Of course, simply drinking fluoridated water is not a magic ticket to perfect teeth. To keep your choppers in tip-top shape, it’s important to brush and floss daily and avoid sugary sweets, in addition to maintaining your fluoride intake and visiting us at Southcenter Dental regularly.

Cardiodontics: The Heart Mouth Connection from Southcenter Dental

June 29th, 2009


If you have been told you have periodontal disease (also known as gum disease or periodontitis), you're not alone. An estimated 80 percent of American adults currently have some form of the disease! Periodontal diseases range from simple gum inflammation to serious disease that results in major damage to the soft tissue and bone that support the teeth. In the worst cases, teeth are lost.

Gum disease is a threat to your oral health. Research is also pointing to health effects of periodontal diseases that go well beyond your mouth. So we at Southcenter Dental want to let you know some interesting facts and ways to treat the disease.

What is Periodontal Disease?

"Perio" means around, and "dontal" refers to teeth. Periodontal disease is an infection of the structures around the teeth, including the gums and the bones that hold the teeth. The earliest stage of periodontal disease is gingivitis – an infection of the gums. In more severe forms of the disease, all of the tissues are involved, including the bone.

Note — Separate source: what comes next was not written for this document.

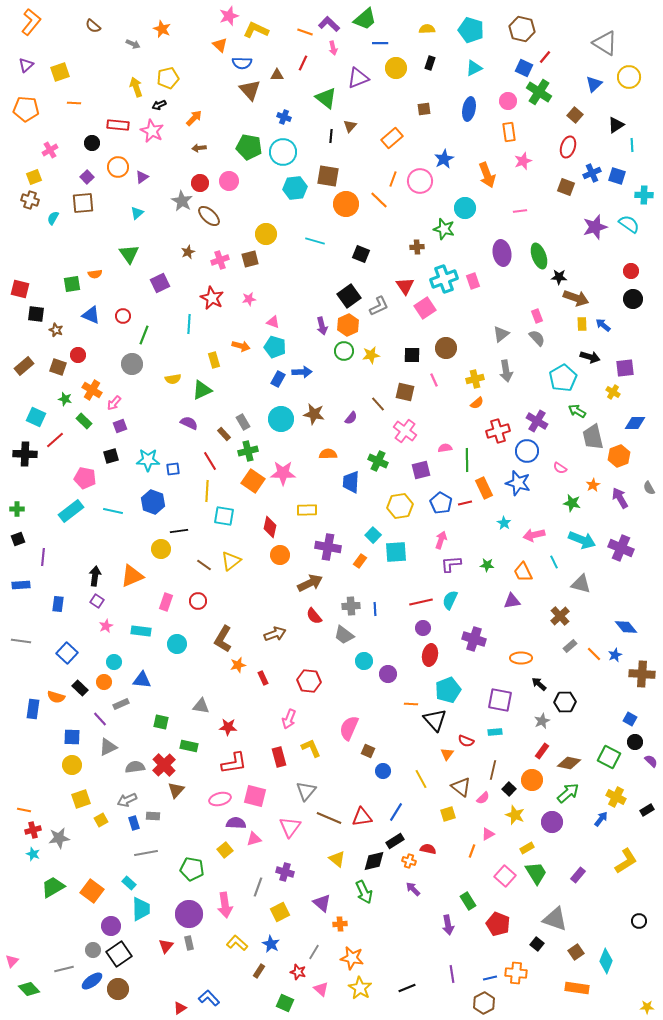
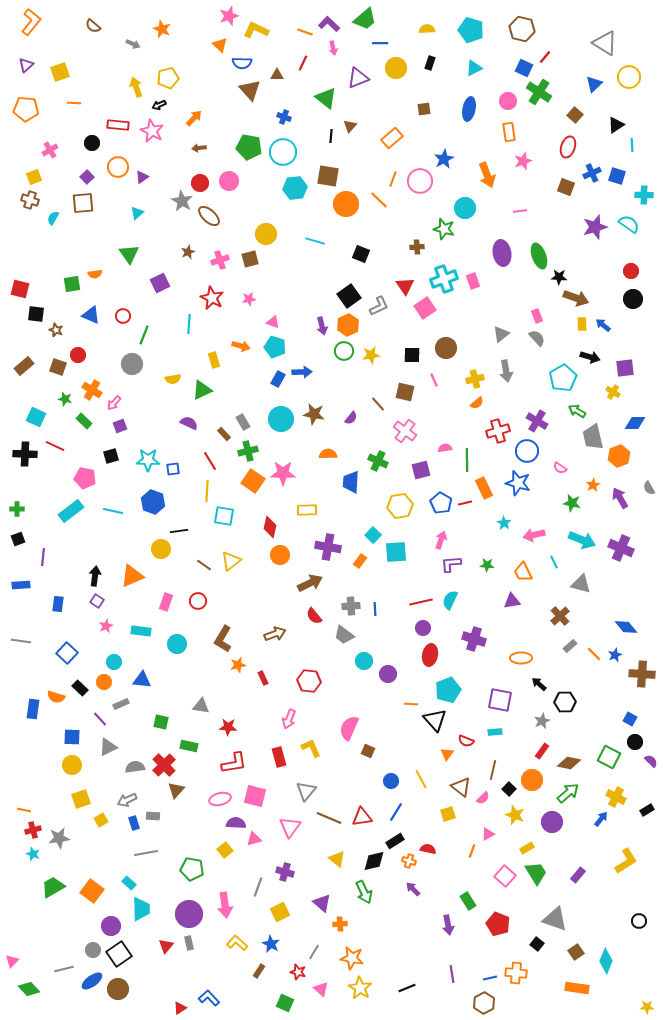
red line at (55, 440): moved 6 px down; rotated 66 degrees clockwise
blue circle at (383, 771): moved 8 px right, 10 px down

Bacteria that live and reproduce on the teeth and gums cause periodontal disease.

Symptoms of Periodontal Disease

Symptoms may include the following:
--redness or bleeding of gums while brushing teeth or using dental floss
--halitosis, or bad breath
--gum recession, resulting in apparent lengthening of teeth
--"pockets" between the teeth and gums indicating that the bone which holds the teeth in the mouth is dissolving
--loose teeth
Gum inflammation and bone destruction are largely painless. Hence, people may wrongly assume that painless bleeding after teeth cleaning is insignificant, although this may be a symptom of progressing periodontitis. If your hands bled when you washed them, you would be concerned. Yet, many people think it's normal if their gums bleed when they brush or floss.

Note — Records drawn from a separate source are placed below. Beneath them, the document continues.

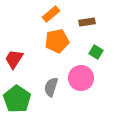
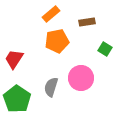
green square: moved 9 px right, 3 px up
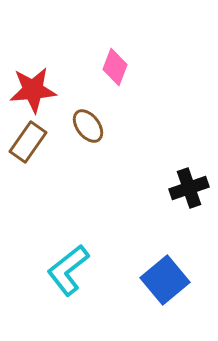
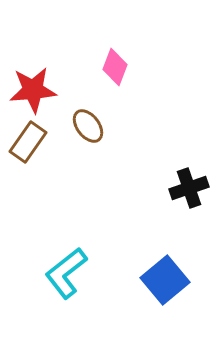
cyan L-shape: moved 2 px left, 3 px down
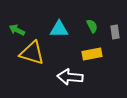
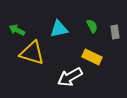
cyan triangle: rotated 12 degrees counterclockwise
yellow rectangle: moved 3 px down; rotated 36 degrees clockwise
white arrow: rotated 35 degrees counterclockwise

Periodontal Disease Affects Your Health

Periodontal disease is a putrid, festering infection of the mouth. Bacteria and inflammatory particles can enter the bloodstream through ulcerated and bleeding gums and travel to the heart and other organs. In recent years, gum disease has been linked to a number of health problems. Researchers are studying possible connections between gum disease and:
--Heart disease: Gum disease may increase the risk of heart disease. Gum disease also is believed to worsen existing heart disease.
--Stroke: Gum disease may increase the risk of the type of stroke caused by blocked arteries
--Diabetes: People with diabetes and periodontal disease may be more likely to have trouble controlling their blood sugar than diabetics with healthy gums.
--Premature births: A woman who has gum diseases during pregnancy may be more likely deliver her baby too early and the infant may be more likely to be of low birth weight.

Combating Periodontal Disease

--See your dentist! See your dentist every six months for a checkup! Regular professional cleanings and checkups make you feel good, look good, and could be a lifesaver!
--Brush and floss daily. Take your time and do it right!
--Use an anti-bacterial mouthwash. Daily use of an anti-bacterial mouthwash helps to disinfect the teeth and gums, and reduces the number of bacteria.
--Straighten your teeth. Crowded teeth are nearly impossible to keep clean. Orthodontic treatment can greatly reduce inflammation and periodontal disease.